News just in: driving style has a huge impact on range.
VW has attempted to allay any range anxiety fears concerning its new ID3 with an impressive real-world economy run.
Swiss hypermiling expert, Felix Egolf, managed to drive a new ID3 1st Pro Performance from Zwickau (Germany) to Schaffhausen (Switzerland). This journey ordinarily takes six hours, but Egolf’s drive stretched it to an agonising nine hours on the road.
Using all the possible hypermiling techniques, such as slipstreaming trucks and being judicious with his throttle use, Egolf managed to eke 531 km from a single charge.
VW claims a real-world driving range of 420 km for the new ID3 when configured with a 58 kWh battery pack.
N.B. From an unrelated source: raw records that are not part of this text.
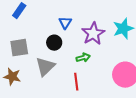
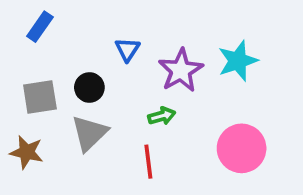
black circle: (54, 43) -> (89, 87), moved

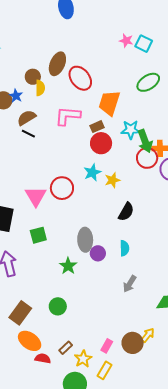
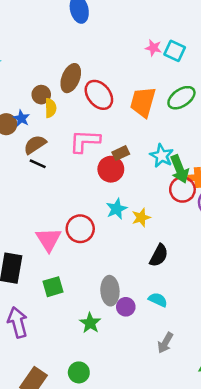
orange trapezoid: (109, 103) -> (143, 102), moved
cyan star: (131, 130) -> (162, 156), turned 30
red circle: (101, 143) -> (111, 169), moved
cyan semicircle: (124, 248) -> (158, 300), turned -63

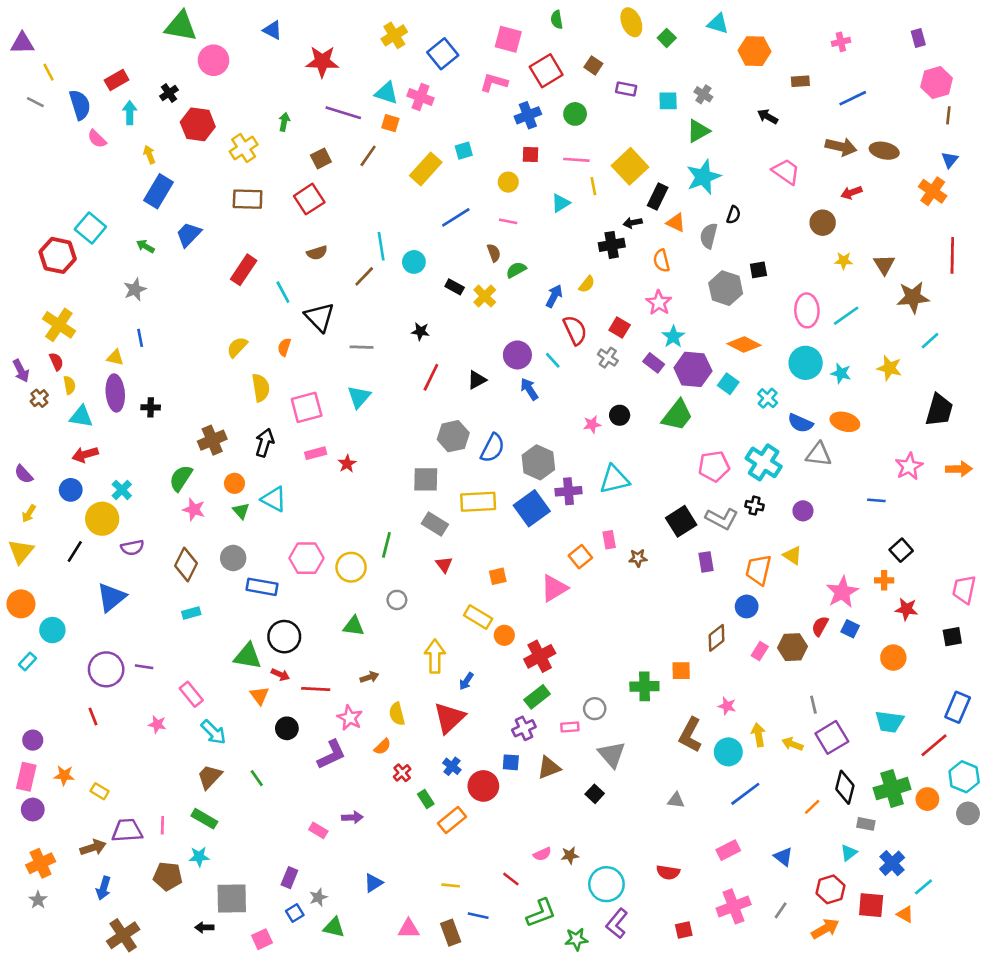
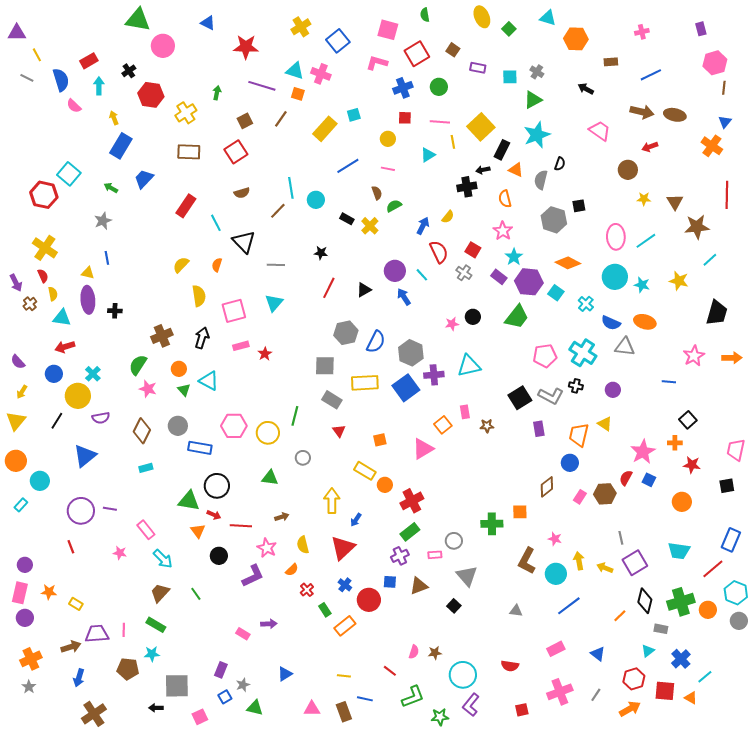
pink semicircle: (542, 854) -> (414, 652), turned -48

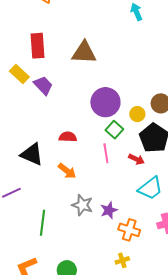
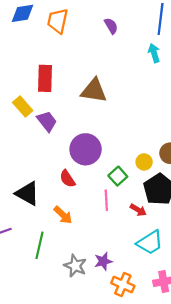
purple circle: (105, 102) -> (86, 149), moved
red semicircle: (68, 137) -> (67, 179), turned -132
gray star: (82, 205) -> (75, 266), moved
green line: (43, 223) -> (39, 245), moved

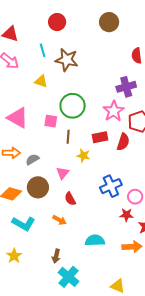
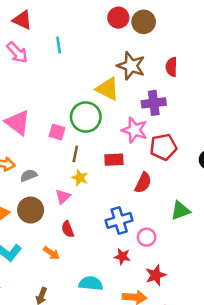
red circle: (57, 22) -> (118, 18), moved
brown star: (67, 60) -> (131, 66), moved
yellow triangle: (41, 81) -> (107, 89), moved, size x1.5
pink star: (114, 111) -> (135, 130), turned -30
red semicircle: (123, 142) -> (143, 183), moved
yellow star: (83, 156) -> (80, 178), moved
red star: (126, 215) -> (122, 256), moved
Power consumption during Egolf’s journey was 10.9 kWh/100 km and his average speed 56 kph. There is no doubt that Egolf’s extremely slow and cautious driving is not representative of what an owner would achieve, but he did manage to exceed VW’s range claim by 26% - showing how much of an influence driving style is, regarding electric vehicle range
There is potential for the ID3 to go even further on a single charge, as Egolf’s journey was accompanied by a cameraman and equipment, which added a substantial 250 kg of weight to the car’s rolling momentum.
Balancing this record run with the ID3’s additional mass burden, was a decision to run most of the distance without auxiliary power consuming features. That means SatNav, daytime running lights, infotainment and ventilation were all disabled, for most of the journey.
An interesting aspect of this endurance run is the question of elevation, which can prove particularly testing to battery-powered vehicles. The start point in Germany, was at 308m and the finish in Switzerland, at 403m – which means very little elevation gain was involved over the 531km journey.
*Despite the incredible irony of his name, especially relating to VW’s ID3 project, we can confirm that Felix ‘Egolf’ is a real person, with an impressive history in aviation, as an airline pilot and instructor.